AB: Yeah, I had never heard the term manic depression growing up, I'd never heard of it at all. I started writing Electroboy and I had to ask myself 'What is this book about?' I told everybody 'I'm writing a book bout manic depression,' which it isn't. It's a chronicle of my battle with manic-depression, ECT, and everything that happened in between. Which is as interesting as manic depression itself, but...I still find today that when you tell somebody that you're manic depressive their initial reaction is to pull back and say 'Oh wow, I wish I could be like that. That's so glamorous,' or 'Wow, I could get so much work done.' Or to them manic sounds like maniac and you must be a lunatic and it's all a curse you're never going to get rid of. And you never really do get rid of it.

BT: Have your own perceptions of mental-illness shifted or changed as you gradually came to a better understanding of your own illness?

AB: I'm totally shocked at how many people in the country are mentally ill. 2-3 million Americans are being treated for manic-depression and they don't know how many are undiagnosed. A huge percentage of people in the country could have some kind of mental illness, whether it's manic-depression, schizophrenia, bulimia, anorexia...which are also treated with electro-shock.

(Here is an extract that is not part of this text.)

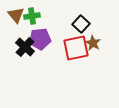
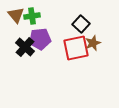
brown star: rotated 21 degrees clockwise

BT: Bulimia and anorexia? What's the theory behind that?

AB: There isn't one, same as treating manic-depression with electroshock. You just hear the doctor's advice and say 'okay, I'll do that'

BT: In your descriptions of manic episodes, the high you got seemed to match the high experienced by drug and sex addicts when they indulge in their particular mood-altering substance. As any drug-addict in recovery knows, finding a way to live a sober life without those highs can be a very long and painful process. Do you miss the excitement of mania?

AB: Sure. Yeah. I mean, the opposite for me is to lead a pretty dull existence where I realize that there's no replacement for it. I could pretend that there's a replacement but there isn't, and that's kind of sad. But I also know that I'm in danger of my manic episodes. You have to just sort of fill in with something. Everyday you wake up and you feel like you might slip. You don't know how you slept. Am I gonna wake up and feel high? You don't do miss those days.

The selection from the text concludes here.